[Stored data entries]

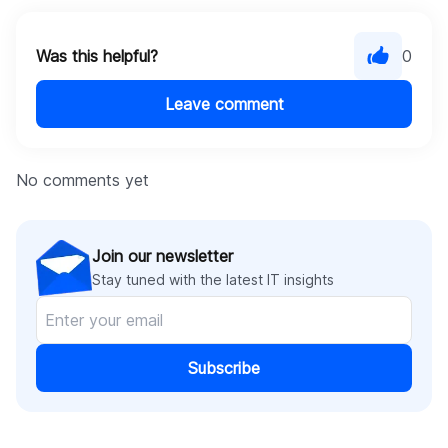
Was this helpful?
0
Leave comment
No comments yet
Join our newsletter
Stay tuned with the latest IT insights
Subscribe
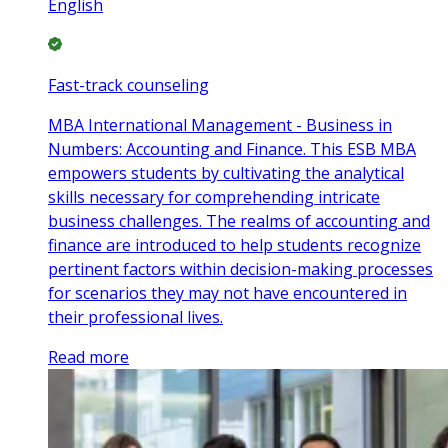
English
Fast-track counseling
MBA International Management - Business in
Numbers: Accounting and Finance. This ESB MBA
empowers students by cultivating the analytical
skills necessary for comprehending intricate
business challenges. The realms of accounting and
finance are introduced to help students recognize
pertinent factors within decision-making processes
for scenarios they may not have encountered in
their professional lives.
Read more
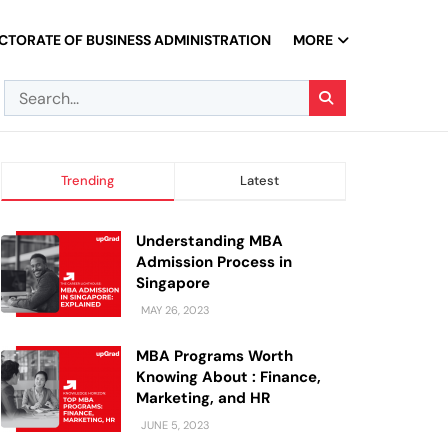
CTORATE OF BUSINESS ADMINISTRATION
MORE
Trending
Latest
Understanding MBA
Admission Process in
Singapore
MAY 26, 2023
MBA Programs Worth
Knowing About : Finance,
Marketing, and HR
JUNE 5, 2023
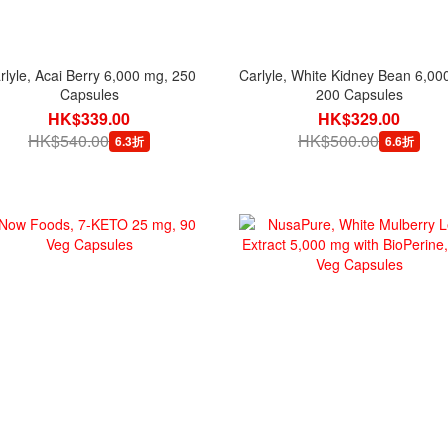
rlyle, Acai Berry 6,000 mg, 250
Carlyle, White Kidney Bean 6,00
Capsules
200 Capsules
HK$339.00
HK$329.00
HK$540.00
HK$500.00
6.3折
6.6折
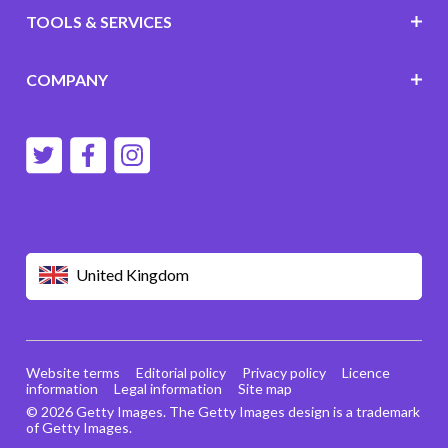
TOOLS & SERVICES
COMPANY
United Kingdom
Website terms
Editorial policy
Privacy policy
Licence
information
Legal information
Site map
© 2026 Getty Images. The Getty Images design is a trademark
of Getty Images.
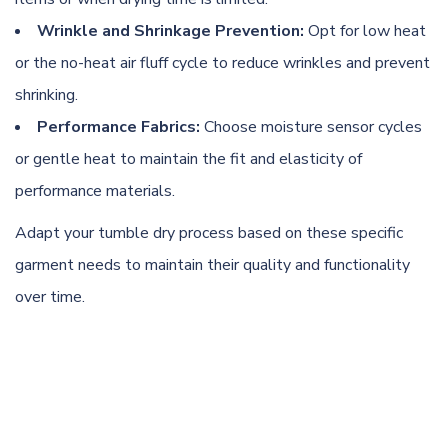
Wrinkle and Shrinkage Prevention:
Opt for low heat
or the no-heat air fluff cycle to reduce wrinkles and prevent
shrinking.
Performance Fabrics:
Choose moisture sensor cycles
or gentle heat to maintain the fit and elasticity of
performance materials.
Adapt your tumble dry process based on these specific
garment needs to maintain their quality and functionality
over time.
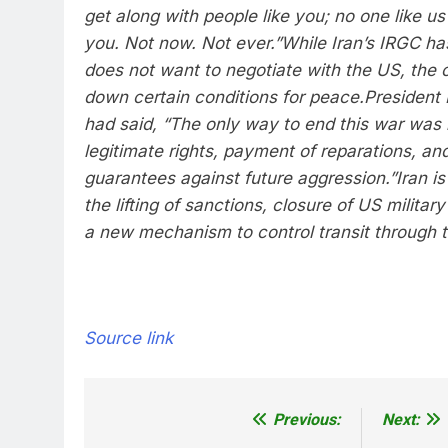
get along with people like you; no one like us
you. Not now. Not ever.”
While Iran’s IRGC has
does not want to negotiate with the US, the co
down certain conditions for peace.
President
had said, “The only way to end this war was 
legitimate rights, payment of reparations, and
guarantees against future aggression.”
Iran i
the lifting of sanctions, closure of US militar
a new mechanism to control transit through t
Source link
Previous:
Next:
Post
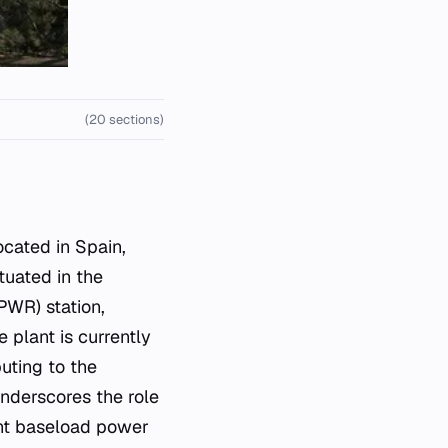
(20 sections)
tuated in the
PWR) station,
 plant is currently
buting to the
underscores the role
ent baseload power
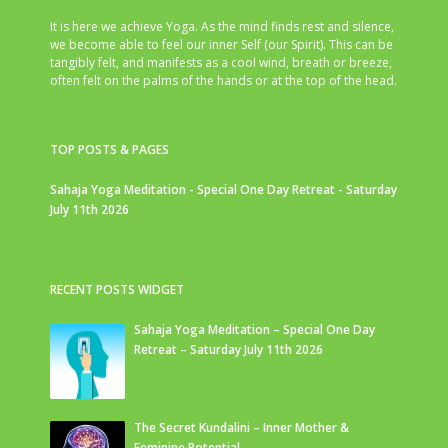
It is here we achieve Yoga. As the mind finds rest and silence,
we become able to feel our inner Self (our Spirit). This can be
tangibly felt, and manifests as a cool wind, breath or breeze,
often felt on the palms of the hands or at the top of the head.
TOP POSTS & PAGES
Sahaja Yoga Meditation - Special One Day Retreat - Saturday
July 11th 2026
RECENT POSTS WIDGET
Sahaja Yoga Meditation – Special One Day
Retreat – Saturday July 11th 2026
The Secret Kundalini – Inner Mother &
Feminine Potential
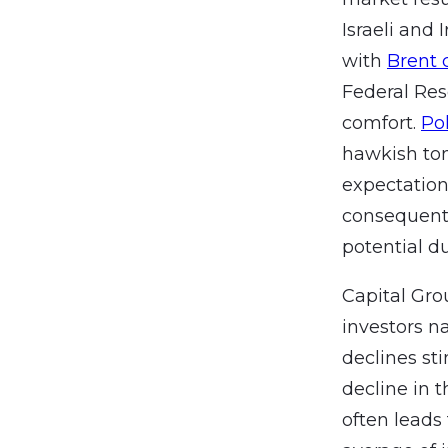
Israeli and 
with
Brent 
Federal Re
comfort.
Po
hawkish ton
expectation
consequentl
potential du
Capital Grou
investors n
declines st
decline in 
often leads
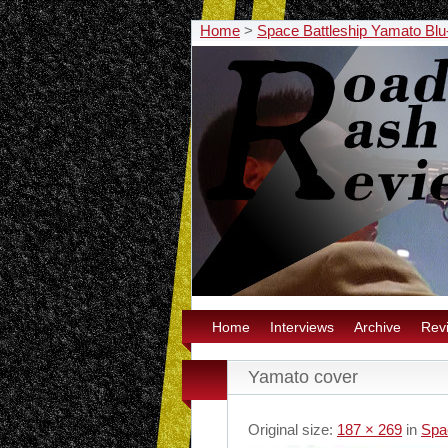
Home
>
Space Battleship Yamato Blu
Home
Interviews
Archive
Rev
Yamato cover
Original size:
187 × 269
in
Spa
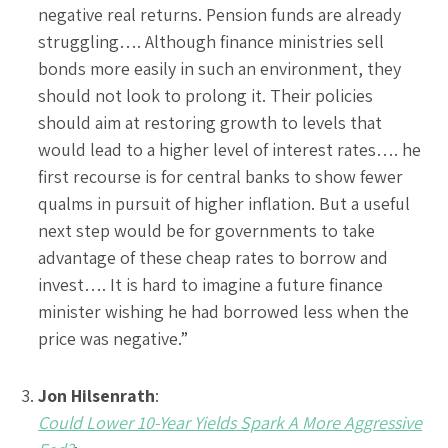
negative real returns. Pension funds are already
struggling…. Although finance ministries sell
bonds more easily in such an environment, they
should not look to prolong it. Their policies
should aim at restoring growth to levels that
would lead to a higher level of interest rates…. he
first recourse is for central banks to show fewer
qualms in pursuit of higher inflation. But a useful
next step would be for governments to take
advantage of these cheap rates to borrow and
invest…. It is hard to imagine a future finance
minister wishing he had borrowed less when the
price was negative.”
Jon Hilsenrath
:
Could Lower 10-Year Yields Spark A More Aggressive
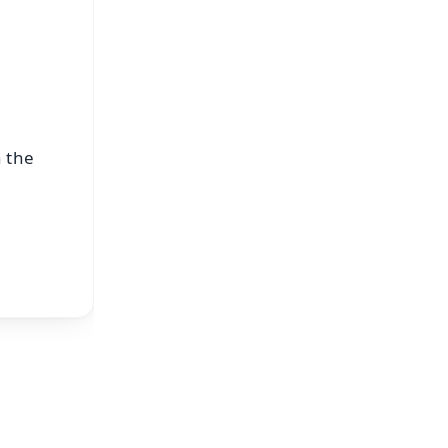
n the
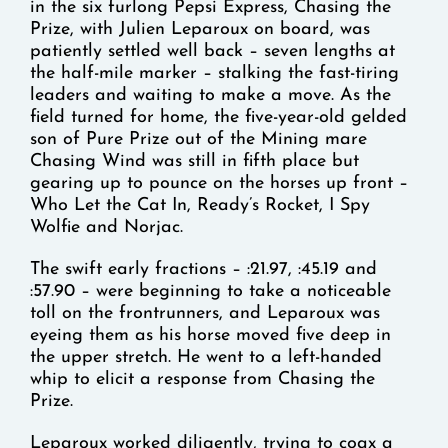
in the six furlong Pepsi Express, Chasing the
Prize, with Julien Leparoux on board, was
patiently settled well back – seven lengths at
the half-mile marker – stalking the fast-tiring
leaders and waiting to make a move. As the
field turned for home, the five-year-old gelded
son of Pure Prize out of the Mining mare
Chasing Wind was still in fifth place but
gearing up to pounce on the horses up front –
Who Let the Cat In, Ready’s Rocket, I Spy
Wolfie and Norjac.
The swift early fractions – :21.97, :45.19 and
:57.90 – were beginning to take a noticeable
toll on the frontrunners, and Leparoux was
eyeing them as his horse moved five deep in
the upper stretch. He went to a left-handed
whip to elicit a response from Chasing the
Prize.
Leparoux worked diligently, trying to coax a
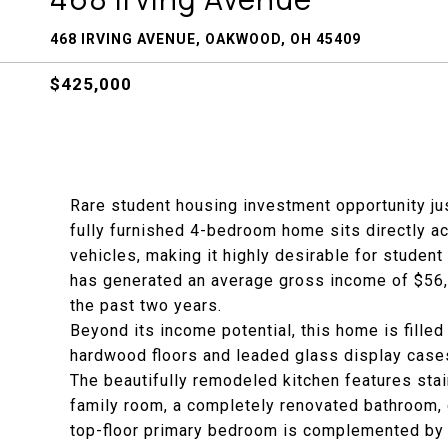
468 IRVING AVENUE, OAKWOOD, OH 45409
$425,000
Rare student housing investment opportunity jus
fully furnished 4-bedroom home sits directly a
vehicles, making it highly desirable for student 
has generated an average gross income of $56
the past two years.
Beyond its income potential, this home is filled
hardwood floors and leaded glass display cases
The beautifully remodeled kitchen features sta
family room, a completely renovated bathroom, c
top-floor primary bedroom is complemented by 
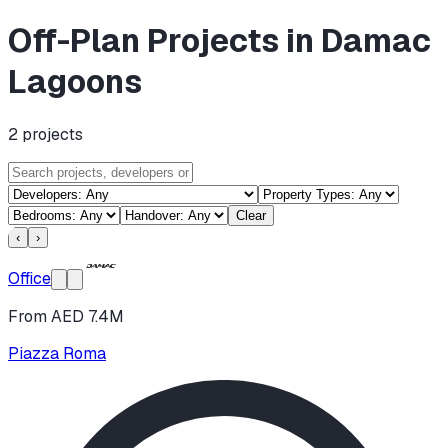
Off-Plan Projects in Damac
Lagoons
2
projects
Clear
‹
›
Office
From AED 7.4M
Piazza Roma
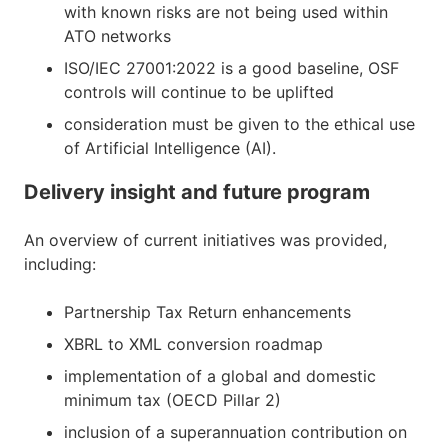
with known risks are not being used within
ATO networks
ISO/IEC 27001:2022 is a good baseline, OSF
controls will continue to be uplifted
consideration must be given to the ethical use
of Artificial Intelligence (AI).
Delivery insight and future program
An overview of current initiatives was provided,
including:
Partnership Tax Return enhancements
XBRL to XML conversion roadmap
implementation of a global and domestic
minimum tax (OECD Pillar 2)
inclusion of a superannuation contribution on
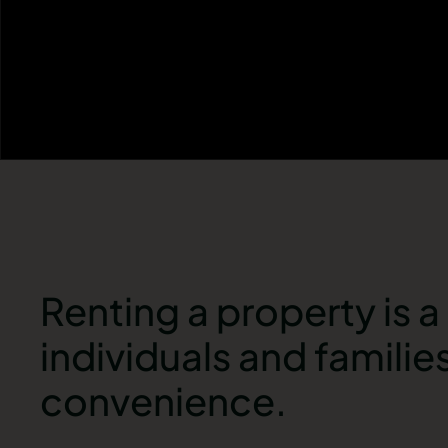
Renting a property is 
individuals and families
convenience.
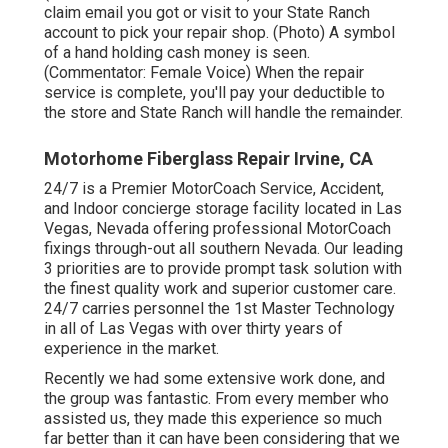
claim email you got or visit to your State Ranch
account to pick your repair shop. (Photo) A symbol
of a hand holding cash money is seen.
(Commentator: Female Voice) When the repair
service is complete, you'll pay your deductible to
the store and State Ranch will handle the remainder.
Motorhome Fiberglass Repair Irvine, CA
24/7 is a Premier MotorCoach Service, Accident,
and Indoor concierge storage facility located in Las
Vegas, Nevada offering professional MotorCoach
fixings through-out all southern Nevada. Our leading
3 priorities are to provide prompt task solution with
the finest quality work and superior customer care.
24/7 carries personnel the 1st Master Technology
in all of Las Vegas with over thirty years of
experience in the market.
Recently we had some extensive work done, and
the group was fantastic. From every member who
assisted us, they made this experience so much
far better than it can have been considering that we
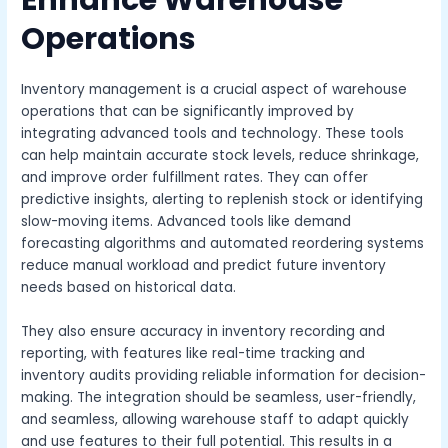
Enhance Warehouse
Operations
Inventory management is a crucial aspect of warehouse
operations that can be significantly improved by
integrating advanced tools and technology. These tools
can help maintain accurate stock levels, reduce shrinkage,
and improve order fulfillment rates. They can offer
predictive insights, alerting to replenish stock or identifying
slow-moving items. Advanced tools like demand
forecasting algorithms and automated reordering systems
reduce manual workload and predict future inventory
needs based on historical data.
They also ensure accuracy in inventory recording and
reporting, with features like real-time tracking and
inventory audits providing reliable information for decision-
making. The integration should be seamless, user-friendly,
and seamless, allowing warehouse staff to adapt quickly
and use features to their full potential. This results in a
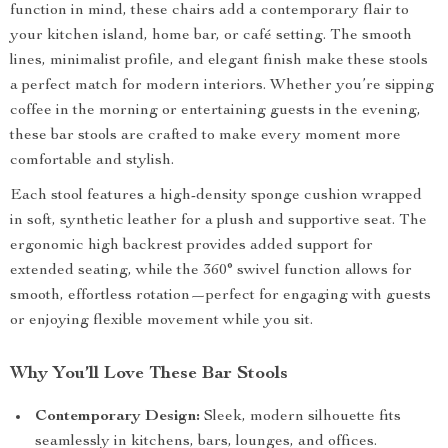
function in mind, these chairs add a contemporary flair to
your kitchen island, home bar, or café setting. The smooth
lines, minimalist profile, and elegant finish make these stools
a perfect match for modern interiors. Whether you’re sipping
coffee in the morning or entertaining guests in the evening,
these bar stools are crafted to make every moment more
comfortable and stylish.
Each stool features a high-density sponge cushion wrapped
in soft, synthetic leather for a plush and supportive seat. The
ergonomic high backrest provides added support for
extended seating, while the 360° swivel function allows for
smooth, effortless rotation—perfect for engaging with guests
or enjoying flexible movement while you sit.
Why You’ll Love These Bar Stools
Contemporary Design:
Sleek, modern silhouette fits
seamlessly in kitchens, bars, lounges, and offices.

→ Exercise details:
Starting from the first line of the entries above, print each line exactly until the line containing "CTORATE OF BUSINESS ADMINISTRATION" has been printed, and skip the pictures.

→ Expected answer:
Was this helpful?
0
Leave comment
No comments yet
Join our newsletter
Stay tuned with the latest IT insights
Subscribe
English
Fast-track counseling
MBA International Management - Business in
Numbers: Accounting and Finance. This ESB MBA
empowers students by cultivating the analytical
skills necessary for comprehending intricate
business challenges. The realms of accounting and
finance are introduced to help students recognize
pertinent factors within decision-making processes
for scenarios they may not have encountered in
their professional lives.
Read more
CTORATE OF BUSINESS ADMINISTRATION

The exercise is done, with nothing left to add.